For the past two years, small businesses and mid-sized companies have become increasingly happy about the status of their banking relationships, according to a new study from Greenwich Associates.
For qualified borrowers, credit has been widely available at extremely favorable terms and conditions. At the same time, banks competing aggressively for sparse loan business have been rolling out the red carpet for good clients in terms of coverage and service quality.
More than 80% of mid-sized companies and 70% of small businesses participating in the study say they are satisfied with their banks and are not currently seeking a new provider. Those shares are up significantly from 62% of mid-sized companies and 58% of small businesses reporting their potential to switch providers in Q4 2013.
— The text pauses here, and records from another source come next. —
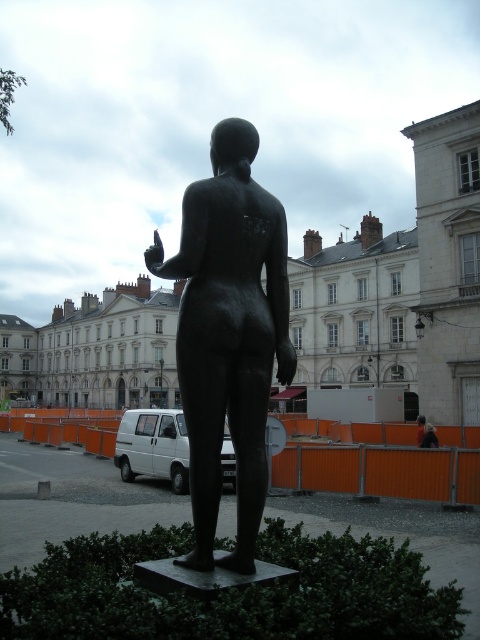 You are an art student observing the bronze statue at center and the blurred fabric woman at center in the image. Which object is wider?

The bronze statue at center is wider than the blurred fabric woman at center because the bronze statue at center has a greater width according to the description.

You are a photographer trying to capture both the bronze statue at center and the blurred fabric woman at center in the same frame. Given that your camera has a maximum focus range of 30 meters, will you be able to focus on both subjects simultaneously?

The bronze statue at center and blurred fabric woman at center are 38.41 meters apart, which exceeds the camera maximum focus range of 30 meters. Therefore, you cannot focus on both subjects simultaneously.

You are an art student observing the bronze statue at center and the blurred fabric woman at center in the image. Which of the two figures is taller?

The bronze statue at center is taller than the blurred fabric woman at center.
One-third of the small businesses and mid-sized companies expect their credit needs to increase in 2015. This long-awaited increase in loan demand shows that companies are finally feeling confident enough about their growth prospects to take advantage of banks’ willingness—even eagerness—to lend to high-quality borrowers.
Forty percent of the small businesses in Q4 2014 say credit is easier to come by today than it was a year ago. One-third of mid-sized companies say it’s easier to get credit, and another 23% say it is much easier.
“The combination of favorable credit conditions and building loan demand is good news for banks, companies and the economy as a whole,” sayid Greenwich Associates consultant Duncan Banfield. “That’s assuming the recovery in the U.S. can sustain its momentum this time around.”
Impact of Regulation
About one in three companies experienced a price increase for banking services in the past year. Although new compliance burdens on banks undoubtedly played a role in driving some of those increases, research results show that approximately 60% of mid-sized businesses and 55% of small businesses do not see new regulations as an acceptable excuse for higher prices.
“There is no doubt that new regulations are having some negative impact on the customer experience and customer satisfaction levels,” said Duncan Banfield. “But we strongly believe banks can minimize the negative effects by taking steps to deliver high-quality service and to find every opportunity to minimize the impact of new compliance and documentation requirements.”